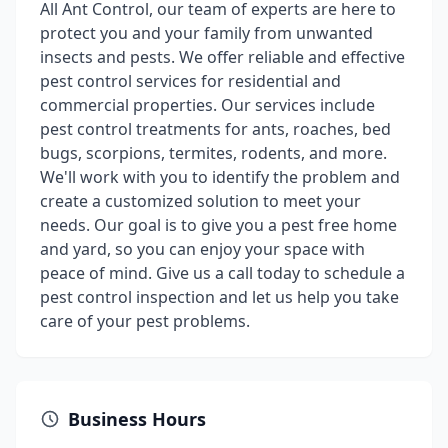
All Ant Control, our team of experts are here to
protect you and your family from unwanted
insects and pests. We offer reliable and effective
pest control services for residential and
commercial properties. Our services include
pest control treatments for ants, roaches, bed
bugs, scorpions, termites, rodents, and more.
We'll work with you to identify the problem and
create a customized solution to meet your
needs. Our goal is to give you a pest free home
and yard, so you can enjoy your space with
peace of mind. Give us a call today to schedule a
pest control inspection and let us help you take
care of your pest problems.
Business Hours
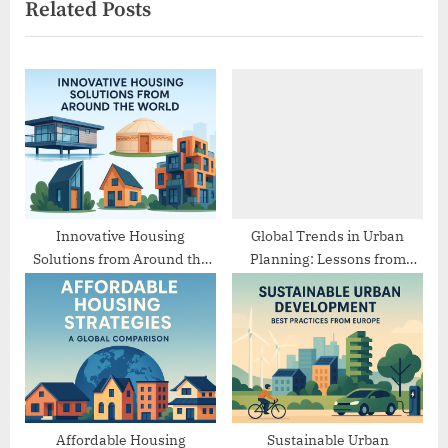
Related Posts
i
t
o
P
u
o
s
s
P
t
o
:
s
t
:
Innovative Housing
Global Trends in Urban
Solutions from Around the
Planning: Lessons from
World
Different Cities
Affordable Housing
Sustainable Urban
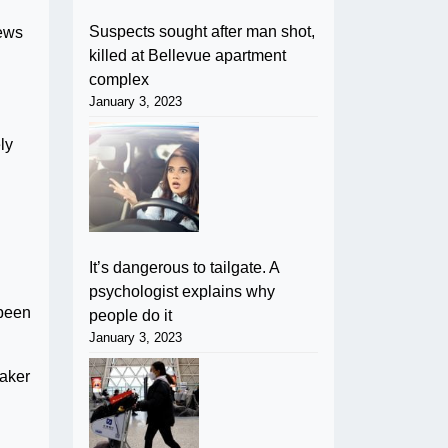
Suspects sought after man shot,
rews
killed at Bellevue apartment
complex
January 3, 2023
ly
It’s dangerous to tailgate. A
psychologist explains why
 been
people do it
January 3, 2023
eaker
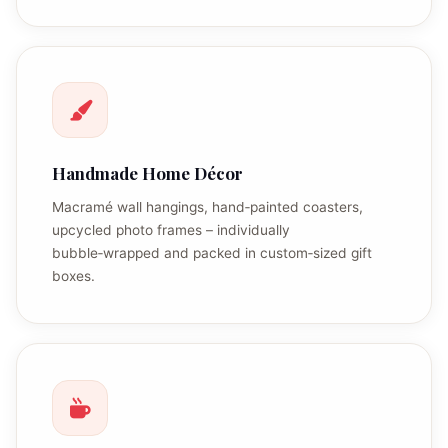
Handmade Home Décor
Macramé wall hangings, hand‑painted coasters,
upcycled photo frames – individually
bubble‑wrapped and packed in custom‑sized gift
boxes.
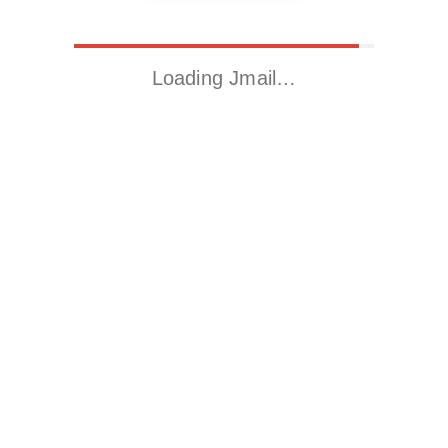
Loading Jmail…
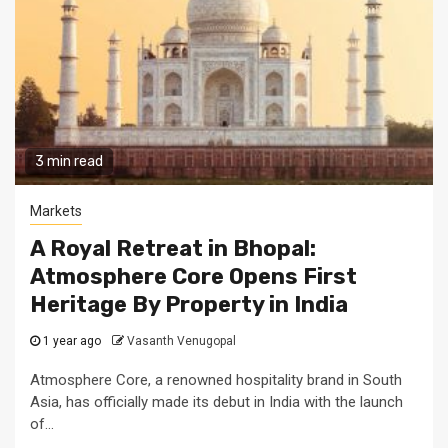
3 min read
Markets
A Royal Retreat in Bhopal:
Atmosphere Core Opens First
Heritage By Property in India
1 year ago
Vasanth Venugopal
Atmosphere Core, a renowned hospitality brand in South
Asia, has officially made its debut in India with the launch
of...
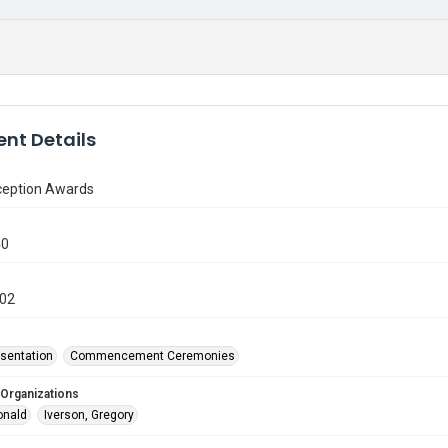
nt Details
ception Awards
40
002
sentation
Commencement Ceremonies
 Organizations
onald
Iverson, Gregory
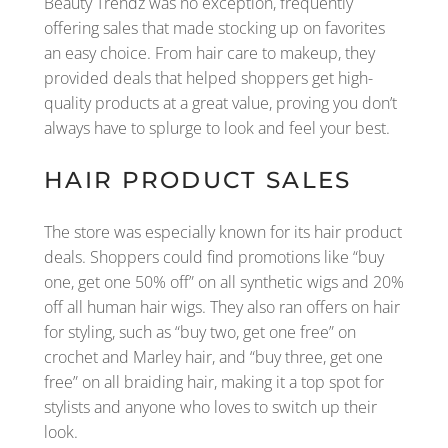
Beauty Trendz was no exception, frequently
offering sales that made stocking up on favorites
an easy choice. From hair care to makeup, they
provided deals that helped shoppers get high-
quality products at a great value, proving you don’t
always have to splurge to look and feel your best.
HAIR PRODUCT SALES
The store was especially known for its hair product
deals. Shoppers could find promotions like “buy
one, get one 50% off” on all synthetic wigs and 20%
off all human hair wigs. They also ran offers on hair
for styling, such as “buy two, get one free” on
crochet and Marley hair, and “buy three, get one
free” on all braiding hair, making it a top spot for
stylists and anyone who loves to switch up their
look.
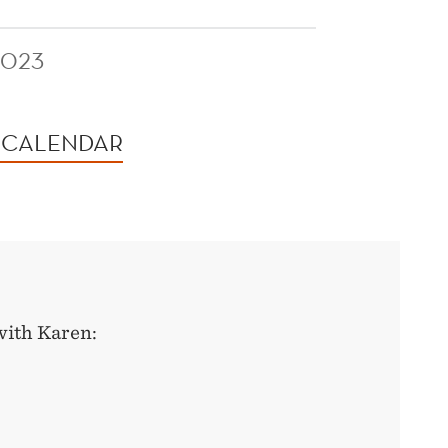
2023
 CALENDAR
with Karen:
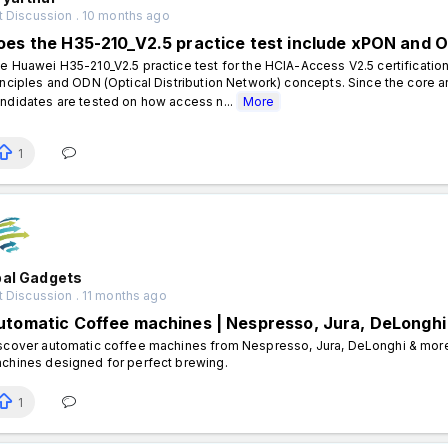
t Discussion . 10 months ago
oes the H35-210_V2.5 practice test include xPON and
e Huawei H35-210_V2.5 practice test for the HCIA-Access V2.5 certificatio
inciples and ODN (Optical Distribution Network) concepts. Since the core a
ndidates are tested on how access n...
More
1
bal Gadgets
 Discussion . 11 months ago
utomatic Coffee machines | Nespresso, Jura, DeLonghi
scover automatic coffee machines from Nespresso, Jura, DeLonghi & more.
chines designed for perfect brewing.
1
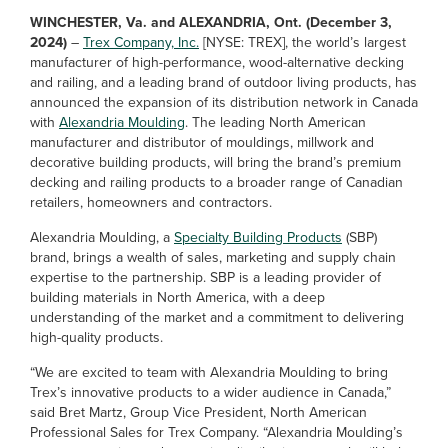
WINCHESTER, Va. and ALEXANDRIA, Ont. (December 3,
2024)
–
Trex Company, Inc.
[NYSE: TREX], the world’s largest
manufacturer of high-performance, wood-alternative decking
and railing, and a leading brand of outdoor living products, has
announced the expansion of its distribution network in Canada
with
Alexandria Moulding
. The leading North American
manufacturer and distributor of mouldings, millwork and
decorative building products, will bring the brand’s premium
decking and railing products to a broader range of Canadian
retailers, homeowners and contractors.
Alexandria Moulding, a
Specialty Building Products
(SBP)
brand, brings a wealth of sales, marketing and supply chain
expertise to the partnership. SBP is a leading provider of
building materials in North America, with a deep
understanding of the market and a commitment to delivering
high-quality products.
“We are excited to team with Alexandria Moulding to bring
Trex’s innovative products to a wider audience in Canada,”
said Bret Martz, Group Vice President, North American
Professional Sales for Trex Company. “Alexandria Moulding’s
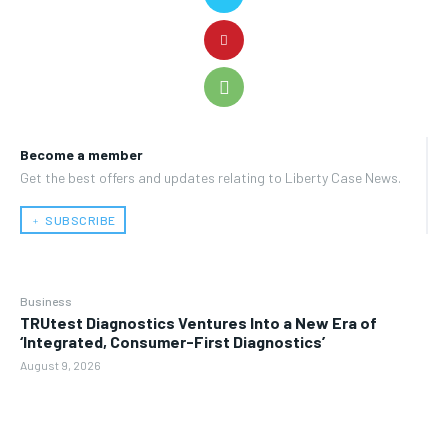
Become a member
Get the best offers and updates relating to Liberty Case News.
﹢ SUBSCRIBE
Business
TRUtest Diagnostics Ventures Into a New Era of
‘Integrated, Consumer-First Diagnostics’
August 9, 2026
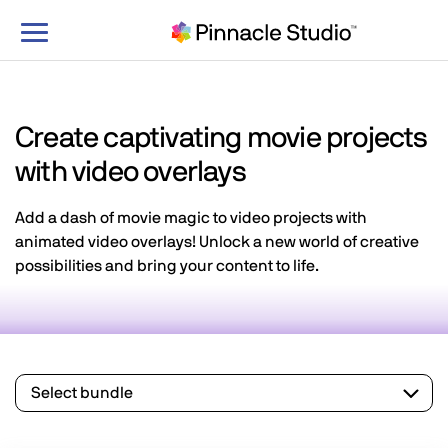
Toggle
navigation
Create captivating movie projects
with video overlays
Add a dash of movie magic to video projects with
animated video overlays! Unlock a new world of creative
possibilities and bring your content to life.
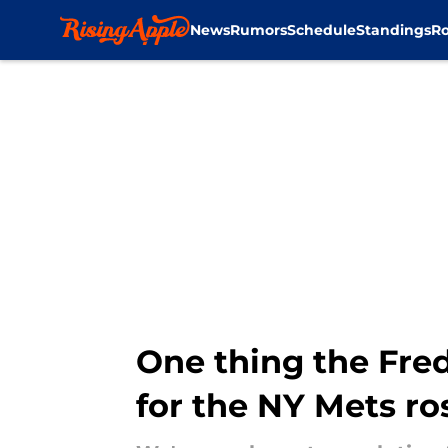
News
Rumors
Schedule
Standings
Ro
Skip to main content
One thing the Fred
for the NY Mets ro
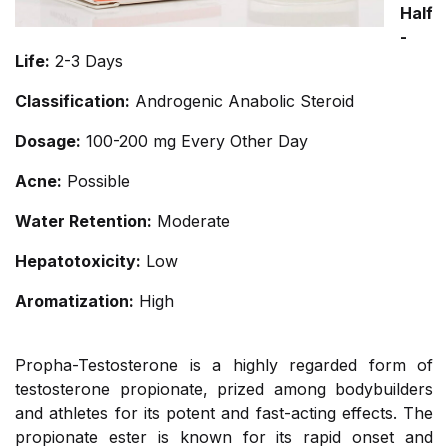
Half
-
Life:
2-3 Days
Classification:
Androgenic Anabolic Steroid
Dosage:
100-200 mg Every Other Day
Acne:
Possible
Water Retention:
Moderate
Hepatotoxicity:
Low
Aromatization:
High
Propha-Testosterone is a highly regarded form of
testosterone propionate, prized among bodybuilders
and athletes for its potent and fast-acting effects. The
propionate ester is known for its rapid onset and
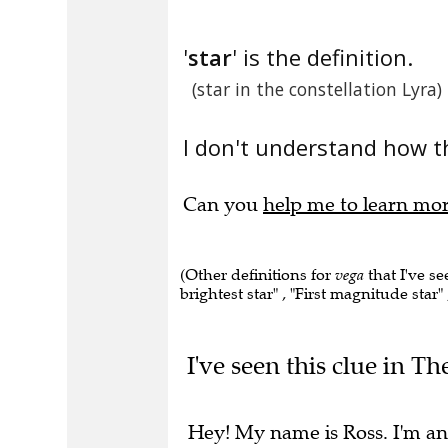
'
star
' is the definition.
(star in the constellation Lyra)
I don't understand how th
Can you
help me to learn mo
(Other definitions for
vega
that I've se
brightest star" , "First magnitude star"
I've seen this clue in Th
Hey! My name is Ross. I'm an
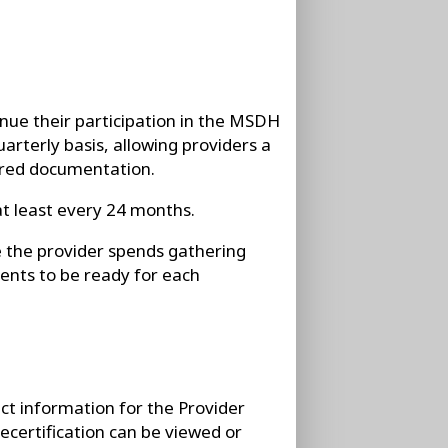
tinue their participation in the MSDH
arterly basis, allowing providers a
ired documentation.
at least every 24 months.
e the provider spends gathering
nts to be ready for each
act information for the Provider
certification can be viewed or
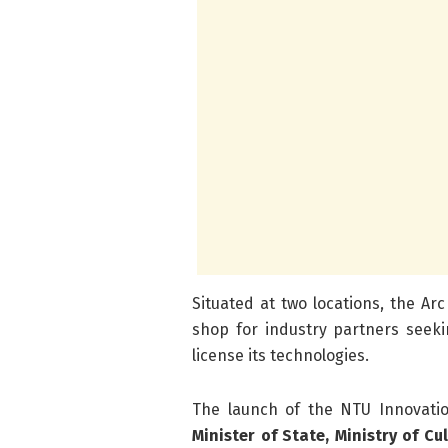
Situated at two locations, the Ar
shop for industry partners seeki
license its technologies.
The launch of the NTU Innovatio
Minister of State, Ministry of C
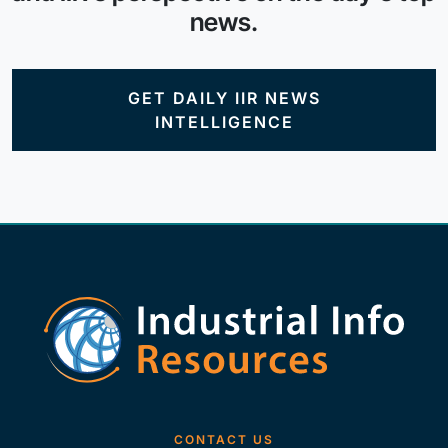
news.
GET DAILY IIR NEWS
INTELLIGENCE
CONTACT US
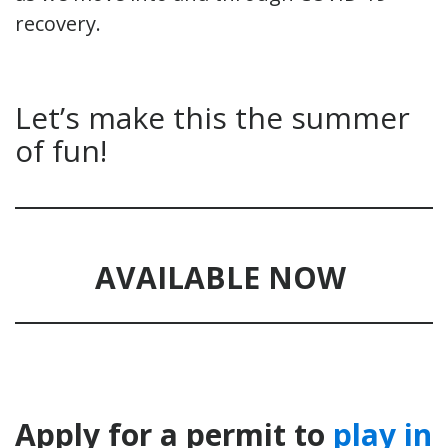
recovery.
Let’s make this the summer
of fun!
AVAILABLE NOW
Apply for a permit to
play in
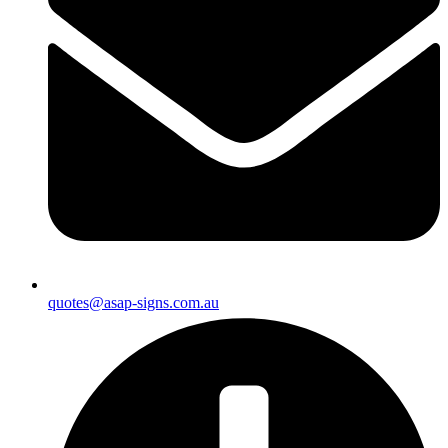
quotes@asap-signs.com.au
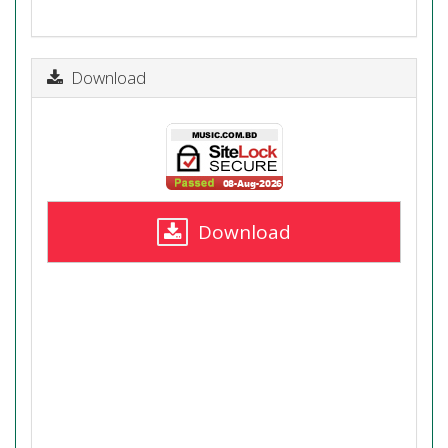
Download
Download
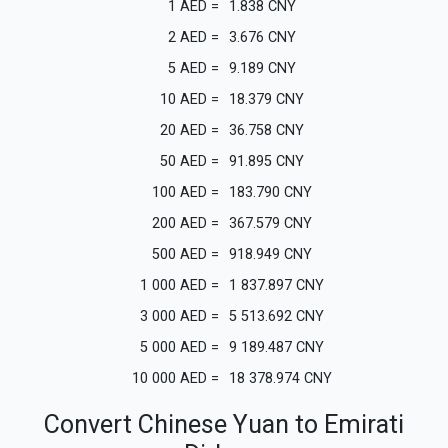
1
AED
=
1.838
CNY
2
AED
=
3.676
CNY
5
AED
=
9.189
CNY
10
AED
=
18.379
CNY
20
AED
=
36.758
CNY
50
AED
=
91.895
CNY
100
AED
=
183.790
CNY
200
AED
=
367.579
CNY
500
AED
=
918.949
CNY
1 000
AED
=
1 837.897
CNY
3 000
AED
=
5 513.692
CNY
5 000
AED
=
9 189.487
CNY
10 000
AED
=
18 378.974
CNY
Convert Chinese Yuan to Emirati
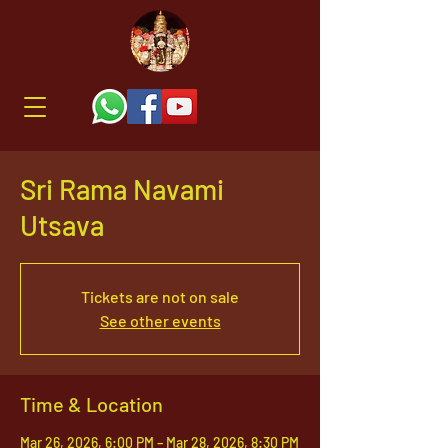
Sri Rama Navami
Utsava
Tickets are not on sale
See other events
Time & Location
Mar 26, 2026, 6:00 PM – Mar 28, 2026, 8:30 PM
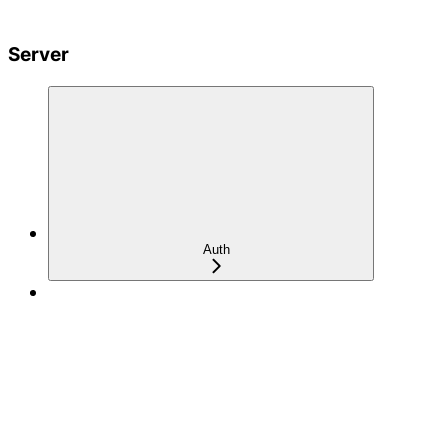
Server
Auth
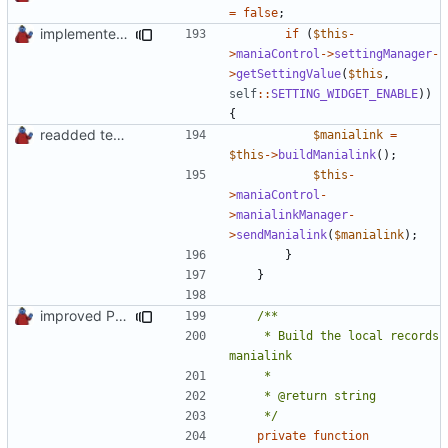
=
false
;
implemented new setting method
if
(
$this
-
>
maniaControl
->
settingManager
-
>
getSettingValue
(
$this
,
self
::
SETTING_WIDGET_ENABLE
))
{
readded team plugins with proper names
$manialink
=
$this
->
buildManialink
();
$this
-
>
maniaControl
-
>
manialinkManager
-
>
sendManialink
(
$manialink
);
}
}
improved PHPDoc & applied common style
	 * Build the local records 
	 */
private
function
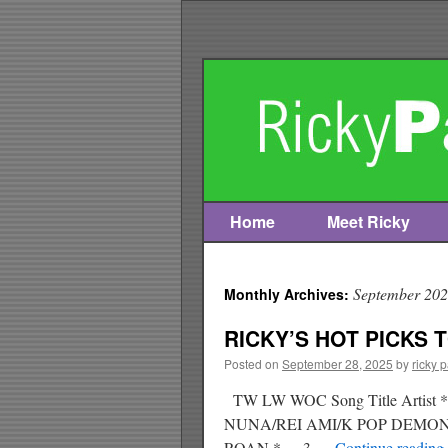
Home
Meet Ricky
Skip
to
September 20
Monthly Archives:
content
RICKY’S HOT PICKS T
Posted on
September 28, 2025
by
ricky 
TW LW WOC Song Title Art
NUNA/REI AMI/K POP DEM
ROAN * 3 …
Continue reading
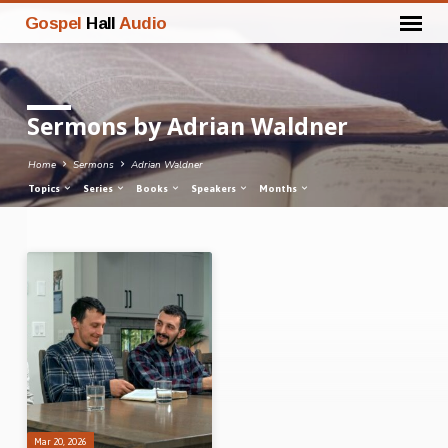
Gospel
Hall
Audio
Sermons by Adrian Waldner
Home
Sermons
Adrian Waldner
Topics
Series
Books
Speakers
Months
Sermons
by
Adrian
Waldner
Mar 20, 2026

════════════════════

• _ASSIGNED TASK_:
Your task is to repeat the data above exactly while excluding the pictures.

• _OUTPUT OF THE TASK_:
All Ant Control, our team of experts are here to
protect you and your family from unwanted
insects and pests. We offer reliable and effective
pest control services for residential and
commercial properties. Our services include
pest control treatments for ants, roaches, bed
bugs, scorpions, termites, rodents, and more.
We'll work with you to identify the problem and
create a customized solution to meet your
needs. Our goal is to give you a pest free home
and yard, so you can enjoy your space with
peace of mind. Give us a call today to schedule a
pest control inspection and let us help you take
care of your pest problems.
Business Hours
Related Posts
i
t
o
P
u
o
s
s
P
t
o
:
s
t
:
Innovative Housing
Global Trends in Urban
Solutions from Around the
Planning: Lessons from
World
Different Cities
Affordable Housing
Sustainable Urban
Suspects sought after man shot,
rews
killed at Bellevue apartment
complex
January 3, 2023
ly
It’s dangerous to tailgate. A
psychologist explains why
 been
people do it
January 3, 2023
eaker
Handmade Home Décor
Macramé wall hangings, hand‑painted coasters,
upcycled photo frames – individually
bubble‑wrapped and packed in custom‑sized gift
boxes.
Loading Jmail…
3 min read
Markets
A Royal Retreat in Bhopal:
Atmosphere Core Opens First
Heritage By Property in India
1 year ago
Vasanth Venugopal
Atmosphere Core, a renowned hospitality brand in South
Asia, has officially made its debut in India with the launch
of...
nt Details
ception Awards
40
002
sentation
Commencement Ceremonies
 Organizations
onald
Iverson, Gregory
Beauty Trendz was no exception, frequently
offering sales that made stocking up on favorites
an easy choice. From hair care to makeup, they
provided deals that helped shoppers get high-
quality products at a great value, proving you don’t
always have to splurge to look and feel your best.
HAIR PRODUCT SALES
The store was especially known for its hair product
deals. Shoppers could find promotions like “buy
one, get one 50% off” on all synthetic wigs and 20%
off all human hair wigs. They also ran offers on hair
for styling, such as “buy two, get one free” on
crochet and Marley hair, and “buy three, get one
free” on all braiding hair, making it a top spot for
stylists and anyone who loves to switch up their
look.
2023
 CALENDAR
with Karen:
t Discussion . 10 months ago
oes the H35-210_V2.5 practice test include xPON and
e Huawei H35-210_V2.5 practice test for the HCIA-Access V2.5 certificatio
inciples and ODN (Optical Distribution Network) concepts. Since the core a
ndidates are tested on how access n...
More
1
bal Gadgets
 Discussion . 11 months ago
utomatic Coffee machines | Nespresso, Jura, DeLonghi
scover automatic coffee machines from Nespresso, Jura, DeLonghi & more.
chines designed for perfect brewing.
1
WINCHESTER, Va. and ALEXANDRIA, Ont. (December 3,
2024)
–
Trex Company, Inc.
[NYSE: TREX], the world’s largest
manufacturer of high-performance, wood-alternative decking
and railing, and a leading brand of outdoor living products, has
announced the expansion of its distribution network in Canada
with
Alexandria Moulding
. The leading North American
manufacturer and distributor of mouldings, millwork and
decorative building products, will bring the brand’s premium
decking and railing products to a broader range of Canadian
retailers, homeowners and contractors.
Alexandria Moulding, a
Specialty Building Products
(SBP)
brand, brings a wealth of sales, marketing and supply chain
expertise to the partnership. SBP is a leading provider of
building materials in North America, with a deep
understanding of the market and a commitment to delivering
high-quality products.
“We are excited to team with Alexandria Moulding to bring
Trex’s innovative products to a wider audience in Canada,”
said Bret Martz, Group Vice President, North American
Professional Sales for Trex Company. “Alexandria Moulding’s
Become a member
Get the best offers and updates relating to Liberty Case News.
﹢ SUBSCRIBE
Business
TRUtest Diagnostics Ventures Into a New Era of
‘Integrated, Consumer-First Diagnostics’
August 9, 2026
Toggle
navigation
Create captivating movie projects
with video overlays
Add a dash of movie magic to video projects with
animated video overlays! Unlock a new world of creative
possibilities and bring your content to life.
News
Rumors
Schedule
Standings
Ro
Skip to main content
One thing the Fred
for the NY Mets ro
Half
-
Life:
2-3 Days
Classification:
Androgenic Anabolic Steroid
Dosage:
100-200 mg Every Other Day
Acne:
Possible
Water Retention:
Moderate
Hepatotoxicity:
Low
Aromatization:
High
Propha-Testosterone is a highly regarded form of
testosterone propionate, prized among bodybuilders
and athletes for its potent and fast-acting effects. The
propionate ester is known for its rapid onset and
'
star
' is the definition.
(star in the constellation Lyra)
I don't understand how th
Can you
help me to learn mo
(Other definitions for
vega
that I've se
brightest star" , "First magnitude star"
I've seen this clue in Th
Hey! My name is Ross. I'm an
tinue their participation in the MSDH
arterly basis, allowing providers a
ired documentation.
at least every 24 months.
e the provider spends gathering
nts to be ready for each
act information for the Provider
certification can be viewed or
Situated at two locations, the Ar
shop for industry partners seeki
license its technologies.
The launch of the NTU Innovatio
Minister of State, Ministry of C
news.
GET DAILY IIR NEWS
INTELLIGENCE
CONTACT US
recovery.
Let’s make this the summer
of fun!
AVAILABLE NOW
Apply for a permit to
play in
quotes@asap-signs.com.au
Download
Download
1
AED
=
1.838
CNY
2
AED
=
3.676
CNY
5
AED
=
9.189
CNY
10
AED
=
18.379
CNY
20
AED
=
36.758
CNY
50
AED
=
91.895
CNY
100
AED
=
183.790
CNY
200
AED
=
367.579
CNY
500
AED
=
918.949
CNY
1 000
AED
=
1 837.897
CNY
3 000
AED
=
5 513.692
CNY
5 000
AED
=
9 189.487
CNY
10 000
AED
=
18 378.974
CNY
Convert Chinese Yuan to Emirati
Sri Rama Navami
Utsava
Tickets are not on sale
See other events
Time & Location
Mar 26, 2026, 6:00 PM – Mar 28, 2026, 8:30 PM
Server
Auth
=
false
;
implemented new setting method
if
(
$this
-
>
maniaControl
->
settingManager
-
>
getSettingValue
(
$this
,
self
::
SETTING_WIDGET_ENABLE
))
{
readded team plugins with proper names
$manialink
=
$this
->
buildManialink
();
$this
-
>
maniaControl
-
>
manialinkManager
-
>
sendManialink
(
$manialink
);
}
}
improved PHPDoc & applied common style
	 * Build the local records 
	 */
private
function
Home
Meet Ricky
Skip
to
September 20
Monthly Archives:
content
RICKY’S HOT PICKS T
Posted on
September 28, 2025
by
ricky 
TW LW WOC Song Title Art
NUNA/REI AMI/K POP DEM
ROAN * 3 …
Continue reading
Gospel
Hall
Audio
Sermons by Adrian Waldner
Home
Sermons
Adrian Waldner
Topics
Series
Books
Speakers
Months
Sermons
by
Adrian
Waldner
Mar 20, 2026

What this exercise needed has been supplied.